### DESCRIPTION OF THE TASK
Word for word, reproduce the listing that follows, excluding any pictures it contains.

• • • • •

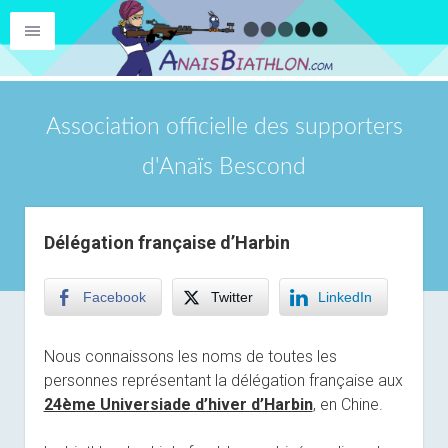
Association officielle des supporters
d'Anaïs Bescond
Délégation française d’Harbin
Facebook
Twitter
LinkedIn
Nous connaissons les noms de toutes les
personnes représentant la délégation française aux
24ème Universiade d’hiver d’Harbin
, en Chine.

• • • • •

### EXERCISE RESPONSE
Association officielle des supporters
d'Anaïs Bescond
Délégation française d’Harbin
Facebook
Twitter
LinkedIn
Nous connaissons les noms de toutes les
personnes représentant la délégation française aux
24ème Universiade d’hiver d’Harbin
, en Chine.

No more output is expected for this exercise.